[Start of Attachment]

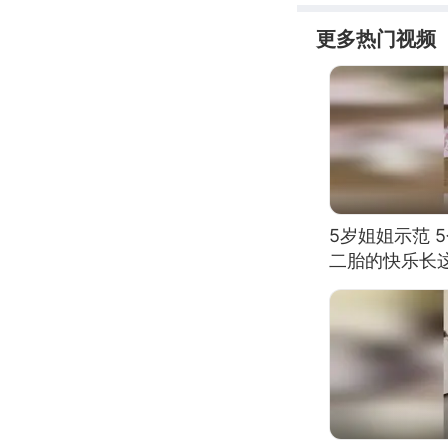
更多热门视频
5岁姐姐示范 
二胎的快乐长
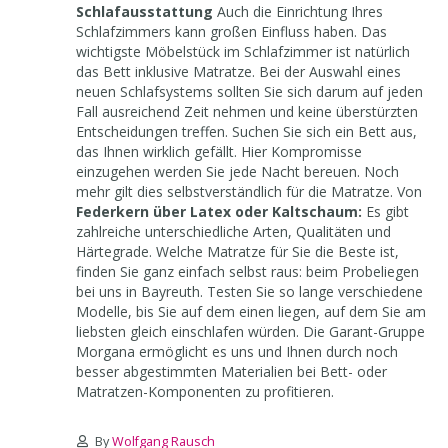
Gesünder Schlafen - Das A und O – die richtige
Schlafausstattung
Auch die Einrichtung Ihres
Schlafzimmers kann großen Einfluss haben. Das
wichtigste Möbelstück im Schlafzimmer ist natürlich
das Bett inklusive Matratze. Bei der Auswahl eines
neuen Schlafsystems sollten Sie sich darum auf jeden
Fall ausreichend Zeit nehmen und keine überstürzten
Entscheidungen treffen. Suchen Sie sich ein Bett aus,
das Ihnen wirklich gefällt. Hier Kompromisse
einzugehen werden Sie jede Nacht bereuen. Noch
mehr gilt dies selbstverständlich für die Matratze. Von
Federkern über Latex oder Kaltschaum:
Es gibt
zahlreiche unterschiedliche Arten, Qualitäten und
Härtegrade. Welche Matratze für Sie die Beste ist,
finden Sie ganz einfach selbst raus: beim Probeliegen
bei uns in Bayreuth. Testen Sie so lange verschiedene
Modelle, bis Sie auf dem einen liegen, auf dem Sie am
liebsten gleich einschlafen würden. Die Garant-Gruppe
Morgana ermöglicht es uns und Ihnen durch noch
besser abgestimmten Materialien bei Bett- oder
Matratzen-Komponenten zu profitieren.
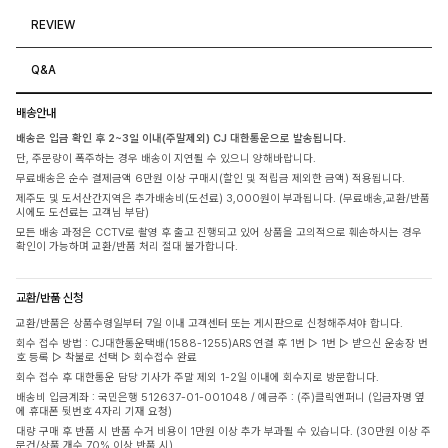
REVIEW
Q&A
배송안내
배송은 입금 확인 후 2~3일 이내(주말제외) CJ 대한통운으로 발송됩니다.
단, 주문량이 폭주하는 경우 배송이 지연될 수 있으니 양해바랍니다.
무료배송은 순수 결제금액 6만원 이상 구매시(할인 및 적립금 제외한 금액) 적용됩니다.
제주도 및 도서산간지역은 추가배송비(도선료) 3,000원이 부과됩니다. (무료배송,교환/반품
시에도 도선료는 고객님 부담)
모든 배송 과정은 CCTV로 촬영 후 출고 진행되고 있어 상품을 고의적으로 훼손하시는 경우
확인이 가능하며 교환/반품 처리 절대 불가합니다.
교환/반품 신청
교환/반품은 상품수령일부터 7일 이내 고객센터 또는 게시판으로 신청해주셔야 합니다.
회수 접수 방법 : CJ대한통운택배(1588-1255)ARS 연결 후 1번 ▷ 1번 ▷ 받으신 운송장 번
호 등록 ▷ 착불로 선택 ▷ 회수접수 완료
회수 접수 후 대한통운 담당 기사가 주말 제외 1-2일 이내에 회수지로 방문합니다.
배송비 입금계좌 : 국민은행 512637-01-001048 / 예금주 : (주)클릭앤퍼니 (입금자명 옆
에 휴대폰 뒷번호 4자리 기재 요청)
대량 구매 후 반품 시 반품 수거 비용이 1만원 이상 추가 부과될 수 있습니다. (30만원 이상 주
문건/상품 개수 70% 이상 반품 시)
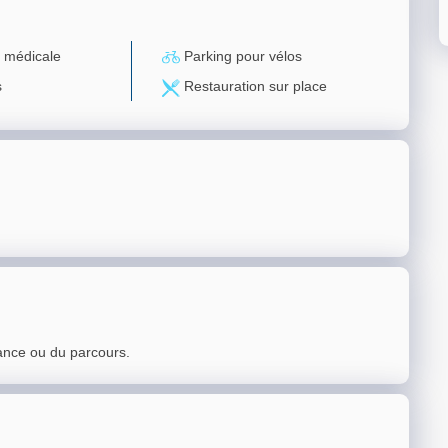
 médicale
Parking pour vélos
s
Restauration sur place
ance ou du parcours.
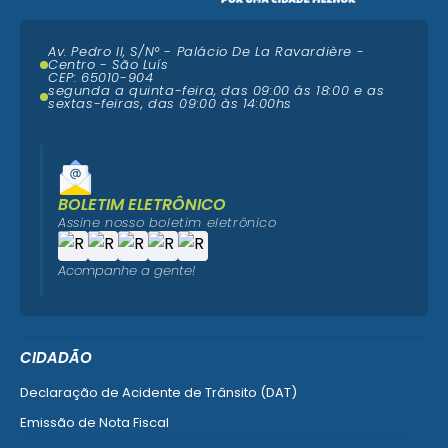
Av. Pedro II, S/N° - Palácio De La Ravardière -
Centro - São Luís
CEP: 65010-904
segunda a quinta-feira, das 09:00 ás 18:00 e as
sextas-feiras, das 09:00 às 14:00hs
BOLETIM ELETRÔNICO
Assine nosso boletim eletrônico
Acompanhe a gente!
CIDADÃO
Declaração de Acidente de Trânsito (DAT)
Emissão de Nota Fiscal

[End of Attachment]

What you should do | Return exactly the stretch above whose first line contains "Schlafausstattung" and whose last line contains "문건/상품 개수 70% 이상 반품 시)", and nothing outside it. The pictures should not appear.

Solved problem |
Schlafausstattung
Auch die Einrichtung Ihres
Schlafzimmers kann großen Einfluss haben. Das
wichtigste Möbelstück im Schlafzimmer ist natürlich
das Bett inklusive Matratze. Bei der Auswahl eines
neuen Schlafsystems sollten Sie sich darum auf jeden
Fall ausreichend Zeit nehmen und keine überstürzten
Entscheidungen treffen. Suchen Sie sich ein Bett aus,
das Ihnen wirklich gefällt. Hier Kompromisse
einzugehen werden Sie jede Nacht bereuen. Noch
mehr gilt dies selbstverständlich für die Matratze. Von
Federkern über Latex oder Kaltschaum:
Es gibt
zahlreiche unterschiedliche Arten, Qualitäten und
Härtegrade. Welche Matratze für Sie die Beste ist,
finden Sie ganz einfach selbst raus: beim Probeliegen
bei uns in Bayreuth. Testen Sie so lange verschiedene
Modelle, bis Sie auf dem einen liegen, auf dem Sie am
liebsten gleich einschlafen würden. Die Garant-Gruppe
Morgana ermöglicht es uns und Ihnen durch noch
besser abgestimmten Materialien bei Bett- oder
Matratzen-Komponenten zu profitieren.
REVIEW
Q&A
배송안내
배송은 입금 확인 후 2~3일 이내(주말제외) CJ 대한통운으로 발송됩니다.
단, 주문량이 폭주하는 경우 배송이 지연될 수 있으니 양해바랍니다.
무료배송은 순수 결제금액 6만원 이상 구매시(할인 및 적립금 제외한 금액) 적용됩니다.
제주도 및 도서산간지역은 추가배송비(도선료) 3,000원이 부과됩니다. (무료배송,교환/반품
시에도 도선료는 고객님 부담)
모든 배송 과정은 CCTV로 촬영 후 출고 진행되고 있어 상품을 고의적으로 훼손하시는 경우
확인이 가능하며 교환/반품 처리 절대 불가합니다.
교환/반품 신청
교환/반품은 상품수령일부터 7일 이내 고객센터 또는 게시판으로 신청해주셔야 합니다.
회수 접수 방법 : CJ대한통운택배(1588-1255)ARS 연결 후 1번 ▷ 1번 ▷ 받으신 운송장 번
호 등록 ▷ 착불로 선택 ▷ 회수접수 완료
회수 접수 후 대한통운 담당 기사가 주말 제외 1-2일 이내에 회수지로 방문합니다.
배송비 입금계좌 : 국민은행 512637-01-001048 / 예금주 : (주)클릭앤퍼니 (입금자명 옆
에 휴대폰 뒷번호 4자리 기재 요청)
대량 구매 후 반품 시 반품 수거 비용이 1만원 이상 추가 부과될 수 있습니다. (30만원 이상 주
문건/상품 개수 70% 이상 반품 시)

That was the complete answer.